▶ _What to do_: From the first line of the entries below through the line bearing "to meet him", write out each line exactly. Omit pictures.

▶ _Data in this exercise_:
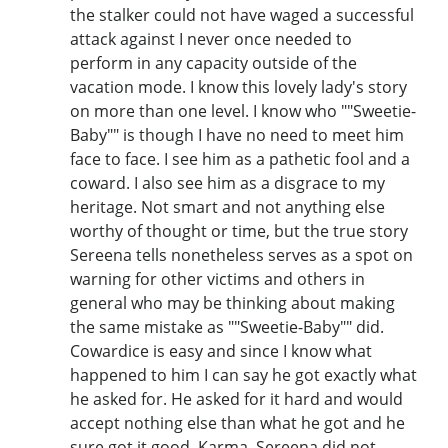
the stalker could not have waged a successful
attack against I never once needed to
perform in any capacity outside of the
vacation mode. I know this lovely lady's story
on more than one level. I know who ""Sweetie-
Baby"" is though I have no need to meet him
face to face. I see him as a pathetic fool and a
coward. I also see him as a disgrace to my
heritage. Not smart and not anything else
worthy of thought or time, but the true story
Sereena tells nonetheless serves as a spot on
warning for other victims and others in
general who may be thinking about making
the same mistake as ""Sweetie-Baby"" did.
Cowardice is easy and since I know what
happened to him I can say he got exactly what
he asked for. He asked for it hard and would
accept nothing else than what he got and he
sure got it good. Karma. Sereena did not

▶ _Solved exercise_:
the stalker could not have waged a successful
attack against I never once needed to
perform in any capacity outside of the
vacation mode. I know this lovely lady's story
on more than one level. I know who ""Sweetie-
Baby"" is though I have no need to meet him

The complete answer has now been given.